The above is a pitbull likely a APBT/Amstaff mix somthing along that line.
But the above is *not* an pure American pit bull terrier.It's to bully & stocky.

Amercan pit bull terrier(cropped).









American pit bull terrier(Uncropped).


----------



## ryanr1987

That beige colour one is def a apbt x or an amstaff. True apbt are very lean and leggy dogs they are not bulky like the amstaff. They usually weigh less then 40 or 50lb.


----------



## hedgehog738

oh i dont think i would realise if i saw 1 one the street i would think it was a staffie


----------



## steveyruss

The BSL is a joke, if anything it makes these 'dangerous' breeds of dogs more dangerous than they should be as they are less socialised because people hide them away underground. Blanket bans just do not work and they target law abiding citizens and those who wish to ignore the law will and create some obscure cross breed. Frankly with responsible owners any well socialised animal can be a great addition to a family. 

Any dog can be trained to be aggressive, I see a lot of crap being said about staffies, are people ignoring that the number of bites is due to their popularity on rough estates leading to a lot of poor owners? so we ban staffies what will be the next breed of dog to ban? The bigger looking one? The one with more teeth? Statistically speaking smaller dogs are much more likely to bite. We own two dogs a malamute husky cross that is malamute size and a jack russell and the latter would be the one to bite if one were to.


----------



## temeraire

I've just looked at that ad.

The dogs are "game" "rare" "American" - all very odd things to see in a genuine puppy advert.

They look, even as puppies, like Pit Bulls. I am 100% sure they will look like Pit Bulls when grown up, too.

There is no DNA test to prove your dog is NOT a pit bull. But there MAY be a new test (post the toddler killed recently) that is only available to the authorities that proves one IS.
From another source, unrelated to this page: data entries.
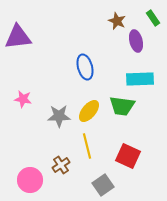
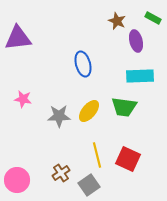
green rectangle: rotated 28 degrees counterclockwise
purple triangle: moved 1 px down
blue ellipse: moved 2 px left, 3 px up
cyan rectangle: moved 3 px up
green trapezoid: moved 2 px right, 1 px down
yellow line: moved 10 px right, 9 px down
red square: moved 3 px down
brown cross: moved 8 px down
pink circle: moved 13 px left
gray square: moved 14 px left
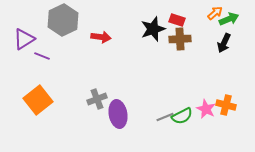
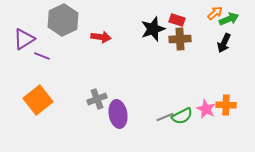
orange cross: rotated 12 degrees counterclockwise
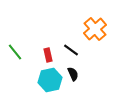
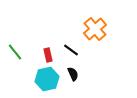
cyan hexagon: moved 3 px left, 1 px up
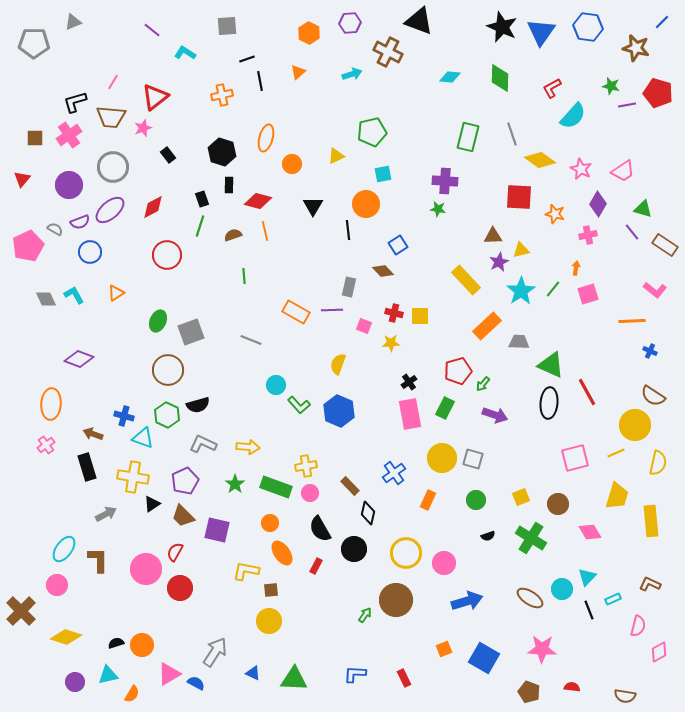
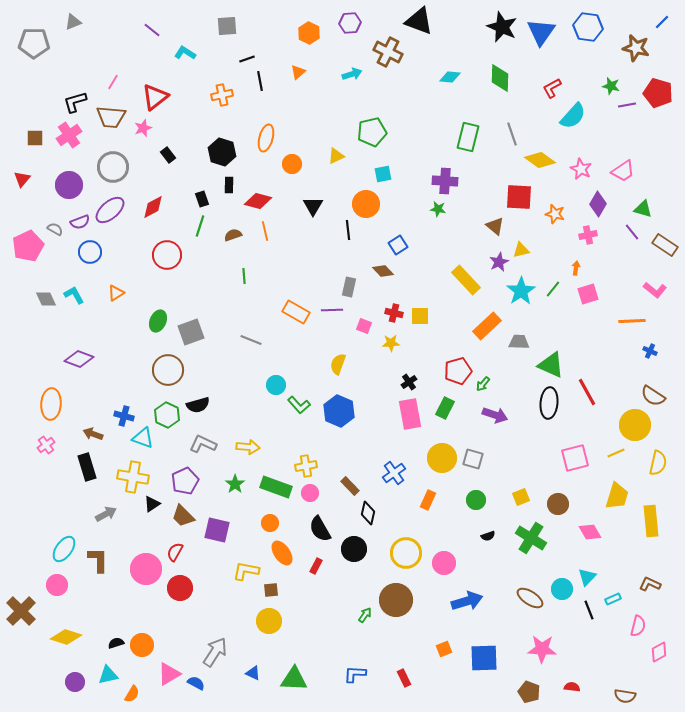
brown triangle at (493, 236): moved 2 px right, 10 px up; rotated 42 degrees clockwise
blue square at (484, 658): rotated 32 degrees counterclockwise
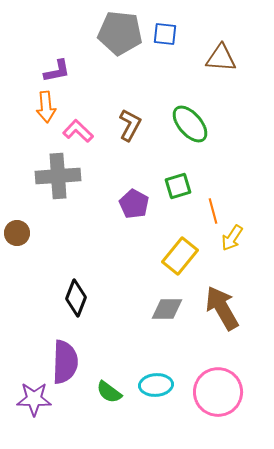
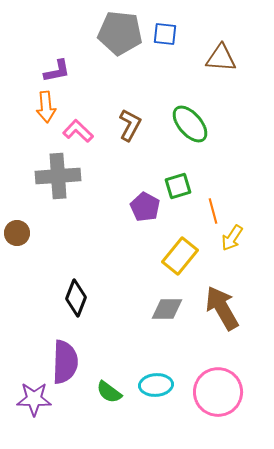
purple pentagon: moved 11 px right, 3 px down
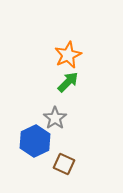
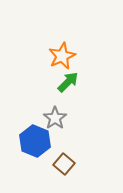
orange star: moved 6 px left, 1 px down
blue hexagon: rotated 12 degrees counterclockwise
brown square: rotated 15 degrees clockwise
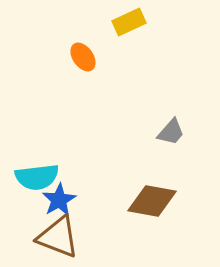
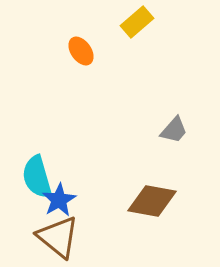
yellow rectangle: moved 8 px right; rotated 16 degrees counterclockwise
orange ellipse: moved 2 px left, 6 px up
gray trapezoid: moved 3 px right, 2 px up
cyan semicircle: rotated 81 degrees clockwise
brown triangle: rotated 18 degrees clockwise
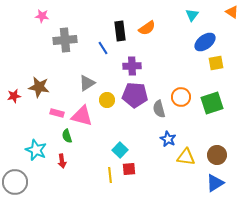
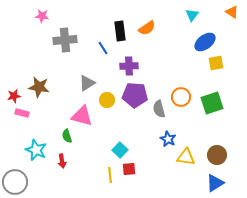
purple cross: moved 3 px left
pink rectangle: moved 35 px left
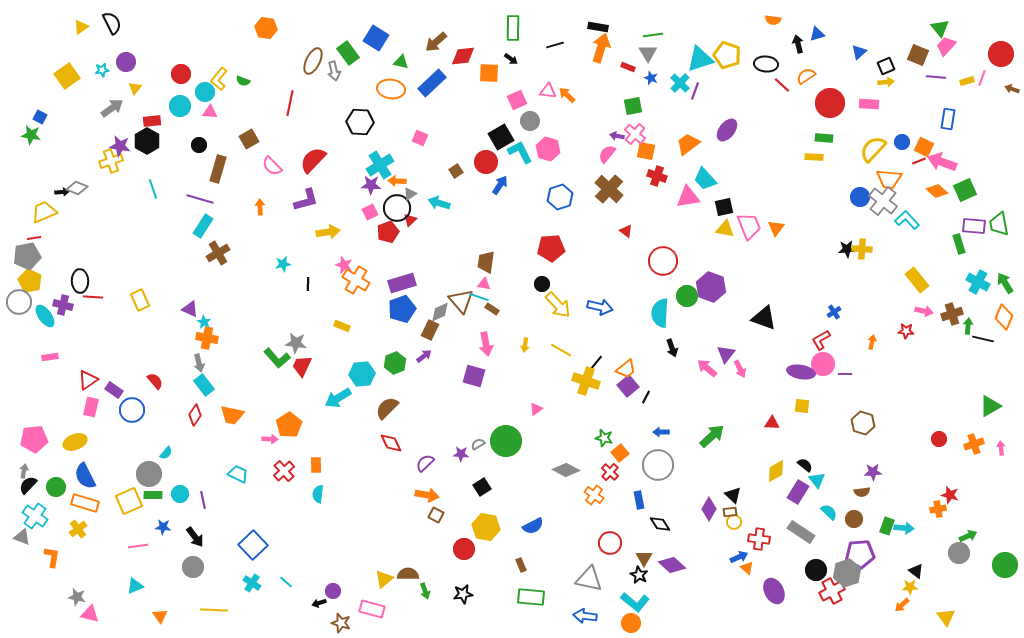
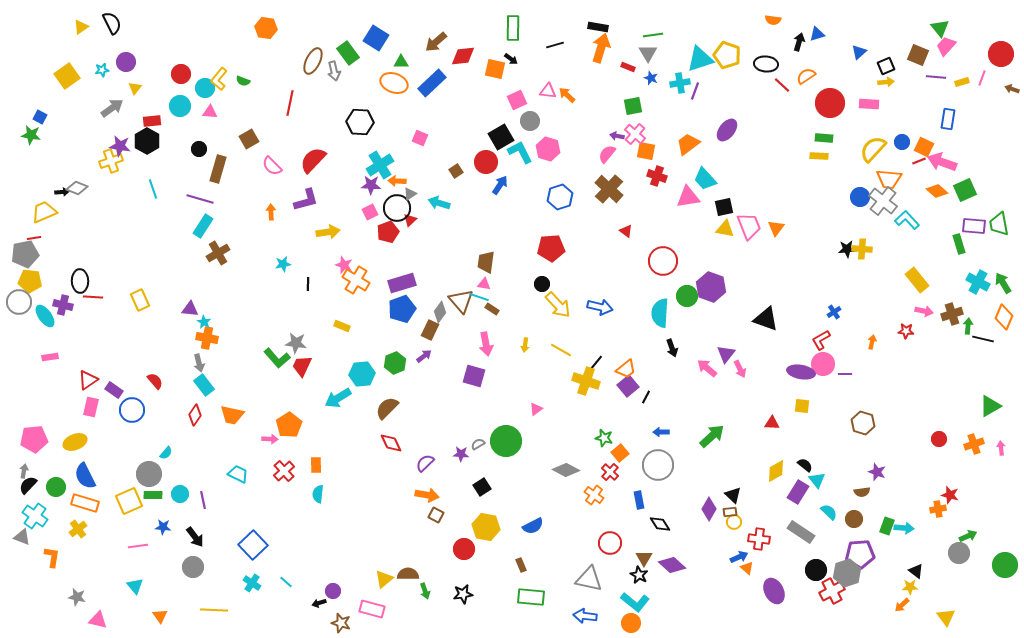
black arrow at (798, 44): moved 1 px right, 2 px up; rotated 30 degrees clockwise
green triangle at (401, 62): rotated 14 degrees counterclockwise
orange square at (489, 73): moved 6 px right, 4 px up; rotated 10 degrees clockwise
yellow rectangle at (967, 81): moved 5 px left, 1 px down
cyan cross at (680, 83): rotated 36 degrees clockwise
orange ellipse at (391, 89): moved 3 px right, 6 px up; rotated 12 degrees clockwise
cyan circle at (205, 92): moved 4 px up
black circle at (199, 145): moved 4 px down
yellow rectangle at (814, 157): moved 5 px right, 1 px up
orange arrow at (260, 207): moved 11 px right, 5 px down
gray pentagon at (27, 256): moved 2 px left, 2 px up
yellow pentagon at (30, 281): rotated 20 degrees counterclockwise
green arrow at (1005, 283): moved 2 px left
purple triangle at (190, 309): rotated 18 degrees counterclockwise
gray diamond at (440, 312): rotated 30 degrees counterclockwise
black triangle at (764, 318): moved 2 px right, 1 px down
purple star at (873, 472): moved 4 px right; rotated 24 degrees clockwise
cyan triangle at (135, 586): rotated 48 degrees counterclockwise
pink triangle at (90, 614): moved 8 px right, 6 px down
So if you want to buy a puppy that is game, rare, American, *say no more nudge nudge wink wink*, which could end up being PTS and you in court, maybe you banned from keeping dogs, maybe dogs hurt, maybe just an innocent puppy that shouldn't have been born in the first place being PTS... be my guest, go ahead. Make my day.

It is often said that Pit Bulls are nice dogs really, depending on their breeding and upbringing. I have no problem with that. I'm sure it's true, but not in the UK where it's been a bit of an underground free-for-all. At least in the US where ABTS are legal, if you really wanted one that was kind and gentle and lovely, you could find one that would be kind and gentle and lovely, cos you have the freedom to look among the breeders who do not use them for Game.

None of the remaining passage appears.